US jobless rate falls to lowest level in nearly four years
THE US jobless rate has fallen to 7.8 per cent, the lowest level in nearly four years, the department of labour announced yesterday.
No US president since Franklin D Roosevelt has been re-elected with unemployment above 8 per cent. Joblessness had not descended below that level since January 2009, and commentators have long said it was the greatest impediment to President Barack Obama’s re-election.
Unemployment stood at 8.1 per cent in August. The work force grew by 114,000 jobs in September. Figures for July and August were also revised upward, showing that 86,000 more jobs were created in those months than previously reported.
“Today’s report provides further evidence that the US economy is continuing to heal from the wounds inflicted by the worst downturn since the Great Depression,” Alan Kruger, chairman of Mr Obama’s council of economic advisers, said in a statement.
The news comes at a fortuitous time for Mr Obama, two days after he was defeated by the Republican challenger, Mitt Romney, in their first debate.
Addressing a rally at George Mason University in Virginia yesterday, Mr Obama called the news “a reminder that this country has come too far to turn back now”.
But the Romney campaign reiterated its criticism of Mr Obama’s handling of the economy.
“This is not what a real recovery looks like,” Mr Romney said in a statement.
Vice-presidential candidate Paul Ryan called the report “a sad indictment of the diminished expectations under President Obama”, saying that the number of jobs added were “well below what is needed for America to meet its economic potential . . . We should not have to settle for this new normal.”
A Reuters/Ipsos poll taken after the Romney-Ryan debate showed that while Mr Romney benefited from his strong performance, Mr Obama was not hurt.
For the first time, Mr Romney surpassed the halfway mark in favourability, with a 51 per cent rating. Mr Obama’s favourability remains unchanged, at 56 per cent. Twenty-seven per cent of respondents said the debate made them see Mr Romney more favourably, while 54 per cent said it did not change their opinion of Mr Obama.
Overall, the poll found Mr Obama to be five points ahead of Mr Romney, at 48 to 43 per cent.
One of the most surprising things about the debate was that Mr Romney’s “47 per cent video” did not come up.
Mr Romney had told a private fundraising dinner that 47 per cent of Americans do not pay federal income tax, “feel entitled” and would never vote for him. Polls showed the video hurt voters’ perceptions of Mr Romney.

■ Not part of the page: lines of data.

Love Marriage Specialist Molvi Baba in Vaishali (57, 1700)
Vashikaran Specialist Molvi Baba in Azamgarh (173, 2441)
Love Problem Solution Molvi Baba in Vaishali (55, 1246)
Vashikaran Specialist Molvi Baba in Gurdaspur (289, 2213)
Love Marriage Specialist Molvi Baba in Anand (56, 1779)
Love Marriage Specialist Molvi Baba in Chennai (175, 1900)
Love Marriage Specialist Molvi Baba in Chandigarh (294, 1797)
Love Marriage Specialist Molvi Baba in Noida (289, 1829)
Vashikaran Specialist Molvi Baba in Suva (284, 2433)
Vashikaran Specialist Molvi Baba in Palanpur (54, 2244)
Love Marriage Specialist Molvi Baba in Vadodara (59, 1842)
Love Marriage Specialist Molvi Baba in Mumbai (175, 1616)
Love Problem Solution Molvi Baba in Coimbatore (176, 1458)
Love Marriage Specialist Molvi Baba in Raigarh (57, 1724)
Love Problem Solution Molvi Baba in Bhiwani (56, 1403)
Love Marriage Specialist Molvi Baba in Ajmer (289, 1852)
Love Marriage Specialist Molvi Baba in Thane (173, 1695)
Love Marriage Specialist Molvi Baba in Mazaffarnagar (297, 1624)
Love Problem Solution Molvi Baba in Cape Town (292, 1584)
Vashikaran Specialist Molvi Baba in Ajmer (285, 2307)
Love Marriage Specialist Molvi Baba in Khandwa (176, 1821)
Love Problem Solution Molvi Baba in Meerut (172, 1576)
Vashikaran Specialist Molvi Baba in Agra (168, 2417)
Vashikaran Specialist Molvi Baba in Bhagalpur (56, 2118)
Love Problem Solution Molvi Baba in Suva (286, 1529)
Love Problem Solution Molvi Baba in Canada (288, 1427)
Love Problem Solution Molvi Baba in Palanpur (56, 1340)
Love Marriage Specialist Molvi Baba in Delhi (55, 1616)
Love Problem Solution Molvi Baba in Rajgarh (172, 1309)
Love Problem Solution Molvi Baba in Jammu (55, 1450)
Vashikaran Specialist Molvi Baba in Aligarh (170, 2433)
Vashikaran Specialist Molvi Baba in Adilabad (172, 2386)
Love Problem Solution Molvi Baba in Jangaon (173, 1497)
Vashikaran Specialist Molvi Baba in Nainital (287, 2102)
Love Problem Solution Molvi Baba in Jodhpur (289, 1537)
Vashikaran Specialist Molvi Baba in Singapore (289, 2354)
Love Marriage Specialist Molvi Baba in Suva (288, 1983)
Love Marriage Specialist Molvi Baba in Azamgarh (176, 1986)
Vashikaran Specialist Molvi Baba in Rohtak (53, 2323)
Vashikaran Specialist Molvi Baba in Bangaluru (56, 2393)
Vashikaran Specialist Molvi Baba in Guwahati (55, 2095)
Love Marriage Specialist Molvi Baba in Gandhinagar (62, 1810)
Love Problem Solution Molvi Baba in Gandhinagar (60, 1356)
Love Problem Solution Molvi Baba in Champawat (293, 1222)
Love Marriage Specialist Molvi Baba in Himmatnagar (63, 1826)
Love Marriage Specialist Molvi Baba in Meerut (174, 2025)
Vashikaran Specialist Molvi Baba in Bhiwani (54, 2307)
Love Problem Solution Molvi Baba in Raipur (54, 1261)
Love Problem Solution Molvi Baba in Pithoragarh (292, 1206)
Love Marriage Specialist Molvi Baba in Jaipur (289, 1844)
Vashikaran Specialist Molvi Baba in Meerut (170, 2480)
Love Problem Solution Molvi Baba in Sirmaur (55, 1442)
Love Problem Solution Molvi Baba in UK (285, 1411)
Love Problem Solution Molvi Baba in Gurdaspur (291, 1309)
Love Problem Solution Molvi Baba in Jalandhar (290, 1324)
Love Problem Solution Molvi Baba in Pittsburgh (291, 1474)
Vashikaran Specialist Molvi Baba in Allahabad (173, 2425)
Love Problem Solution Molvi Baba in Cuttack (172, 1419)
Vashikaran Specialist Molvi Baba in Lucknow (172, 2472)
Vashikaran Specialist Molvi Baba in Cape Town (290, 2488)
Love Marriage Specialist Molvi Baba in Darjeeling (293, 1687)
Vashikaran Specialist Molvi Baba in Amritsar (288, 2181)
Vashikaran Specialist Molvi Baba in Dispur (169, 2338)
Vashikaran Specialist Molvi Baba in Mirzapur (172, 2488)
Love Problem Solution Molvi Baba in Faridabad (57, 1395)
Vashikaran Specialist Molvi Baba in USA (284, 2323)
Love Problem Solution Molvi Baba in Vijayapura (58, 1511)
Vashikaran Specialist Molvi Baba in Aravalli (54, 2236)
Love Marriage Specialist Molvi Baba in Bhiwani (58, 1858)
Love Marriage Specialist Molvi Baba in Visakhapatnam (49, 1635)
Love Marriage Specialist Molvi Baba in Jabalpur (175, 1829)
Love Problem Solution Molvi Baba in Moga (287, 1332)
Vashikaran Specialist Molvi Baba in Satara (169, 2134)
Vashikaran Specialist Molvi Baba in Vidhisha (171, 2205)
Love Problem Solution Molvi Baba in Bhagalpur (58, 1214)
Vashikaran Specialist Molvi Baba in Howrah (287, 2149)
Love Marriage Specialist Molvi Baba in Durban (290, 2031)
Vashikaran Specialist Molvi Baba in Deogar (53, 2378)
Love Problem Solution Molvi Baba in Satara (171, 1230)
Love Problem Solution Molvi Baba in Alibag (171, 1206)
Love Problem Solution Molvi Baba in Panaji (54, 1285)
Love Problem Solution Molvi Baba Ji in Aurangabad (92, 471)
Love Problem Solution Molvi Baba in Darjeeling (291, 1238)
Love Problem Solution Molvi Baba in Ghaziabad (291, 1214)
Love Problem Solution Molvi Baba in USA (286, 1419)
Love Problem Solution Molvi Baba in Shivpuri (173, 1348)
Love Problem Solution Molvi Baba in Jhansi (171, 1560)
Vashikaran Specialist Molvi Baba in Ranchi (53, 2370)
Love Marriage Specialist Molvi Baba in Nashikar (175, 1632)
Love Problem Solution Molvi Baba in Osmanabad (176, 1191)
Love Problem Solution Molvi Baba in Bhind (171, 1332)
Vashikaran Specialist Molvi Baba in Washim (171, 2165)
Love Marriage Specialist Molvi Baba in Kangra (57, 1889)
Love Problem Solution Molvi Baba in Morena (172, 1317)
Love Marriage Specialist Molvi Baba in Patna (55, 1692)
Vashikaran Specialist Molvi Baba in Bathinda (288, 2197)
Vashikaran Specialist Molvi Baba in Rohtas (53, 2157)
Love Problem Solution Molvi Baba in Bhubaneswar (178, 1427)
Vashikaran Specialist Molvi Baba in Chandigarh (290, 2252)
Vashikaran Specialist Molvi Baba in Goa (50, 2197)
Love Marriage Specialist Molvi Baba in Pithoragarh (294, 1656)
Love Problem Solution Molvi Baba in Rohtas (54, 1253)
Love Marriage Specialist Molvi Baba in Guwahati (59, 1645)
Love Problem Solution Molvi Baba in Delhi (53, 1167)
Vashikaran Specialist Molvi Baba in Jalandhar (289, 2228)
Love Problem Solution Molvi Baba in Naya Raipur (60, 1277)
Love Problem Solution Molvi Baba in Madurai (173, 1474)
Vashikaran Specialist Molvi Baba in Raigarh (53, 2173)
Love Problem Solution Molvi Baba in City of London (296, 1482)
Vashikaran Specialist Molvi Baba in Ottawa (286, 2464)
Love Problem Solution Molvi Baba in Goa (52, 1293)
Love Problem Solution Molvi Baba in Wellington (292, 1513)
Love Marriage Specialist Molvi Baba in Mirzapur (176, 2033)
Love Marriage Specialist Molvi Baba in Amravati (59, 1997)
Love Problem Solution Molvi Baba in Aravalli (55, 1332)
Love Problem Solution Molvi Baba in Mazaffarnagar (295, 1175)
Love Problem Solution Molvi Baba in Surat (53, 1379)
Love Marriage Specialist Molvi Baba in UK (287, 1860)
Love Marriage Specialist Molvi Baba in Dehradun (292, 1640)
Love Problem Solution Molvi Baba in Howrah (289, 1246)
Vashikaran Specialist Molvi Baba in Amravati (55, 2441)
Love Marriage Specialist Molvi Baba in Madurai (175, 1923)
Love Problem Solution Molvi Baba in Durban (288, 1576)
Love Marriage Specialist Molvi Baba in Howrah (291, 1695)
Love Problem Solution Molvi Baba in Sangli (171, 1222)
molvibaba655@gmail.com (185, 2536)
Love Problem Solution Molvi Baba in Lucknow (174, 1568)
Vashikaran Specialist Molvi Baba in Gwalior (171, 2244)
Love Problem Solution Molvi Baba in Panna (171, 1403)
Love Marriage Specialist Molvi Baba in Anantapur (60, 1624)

There was speculation that Mr Obama did not mention the video in the debate because it would have given Mr Romney the opportunity to mitigate ill effects before the greatest possible television audience. David Plouffe, an Obama adviser, said the comments were already “backed into the cake” of the American electorate.
Sean Hannity of Fox News asked Mr Romney on Thursday night what he would have said if the topic had been raised. Mr Romney had earlier claimed he’d spoken inelegantly.
“Well, clearly in a campaign with hundreds if not thousands of speeches and question and answer sessions, now and then you are going to say something that doesn’t come out right,” Mr Romney said. “In this case, I said something that was just completely wrong.”
Mr Romney said the gap between rich and poor had grown under Mr Obama, and that the rich “will probably do fine if he is re-elected”. The Republican professed concern for the middle class and the poor.
“I want the poor to get into the middle class. So many have fallen into poverty by virtue of his policies,” he continued. “So for me this is about the 100 per cent.”
Mr Obama devoted much of yesterday’s rally in Virginia to women’s issues, which he neglected on Wednesday night. Republicans “want to take us back to the policies of the 1950s” regarding women’s healthcare, he said.